* _Work instructions_: Find all the lines in the entries below that hold the word "Navigator" and copy them.

* _Material supplied_:
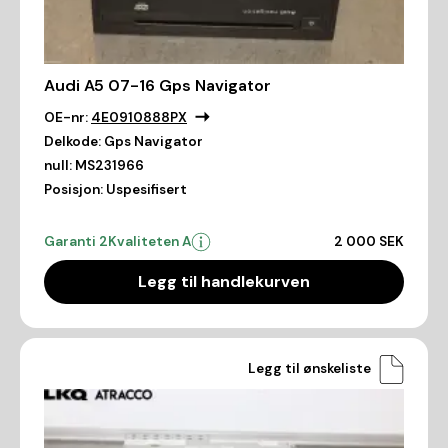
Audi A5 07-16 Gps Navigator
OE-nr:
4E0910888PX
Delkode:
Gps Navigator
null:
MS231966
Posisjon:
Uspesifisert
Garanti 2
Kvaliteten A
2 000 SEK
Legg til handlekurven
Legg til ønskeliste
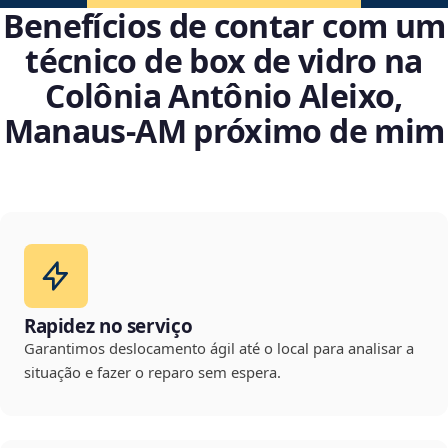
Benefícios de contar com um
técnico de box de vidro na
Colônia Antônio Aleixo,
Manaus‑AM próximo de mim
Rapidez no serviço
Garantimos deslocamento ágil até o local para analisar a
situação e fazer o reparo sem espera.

==

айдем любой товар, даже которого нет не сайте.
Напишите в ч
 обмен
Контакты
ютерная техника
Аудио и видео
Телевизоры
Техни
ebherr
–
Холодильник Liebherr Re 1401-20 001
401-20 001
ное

--

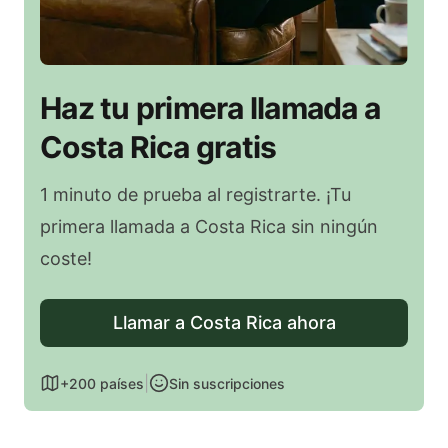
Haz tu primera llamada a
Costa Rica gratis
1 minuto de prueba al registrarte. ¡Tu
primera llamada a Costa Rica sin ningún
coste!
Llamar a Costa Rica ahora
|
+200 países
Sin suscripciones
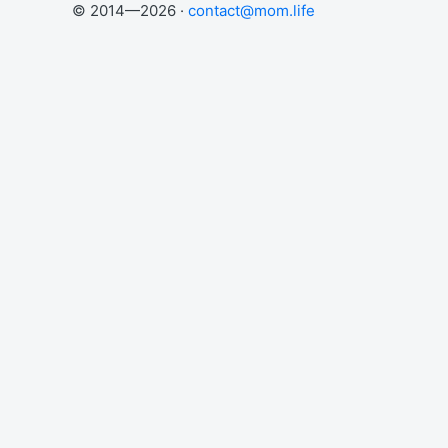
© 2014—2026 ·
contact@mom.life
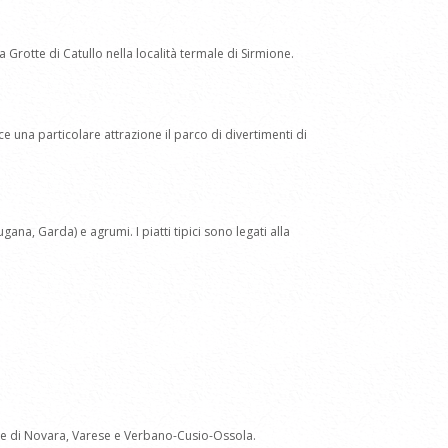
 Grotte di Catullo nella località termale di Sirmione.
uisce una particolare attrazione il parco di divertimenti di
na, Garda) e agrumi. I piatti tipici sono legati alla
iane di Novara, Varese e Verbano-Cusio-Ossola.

* _Solved problem_:
Audi A5 07-16 Gps Navigator
Gps Navigator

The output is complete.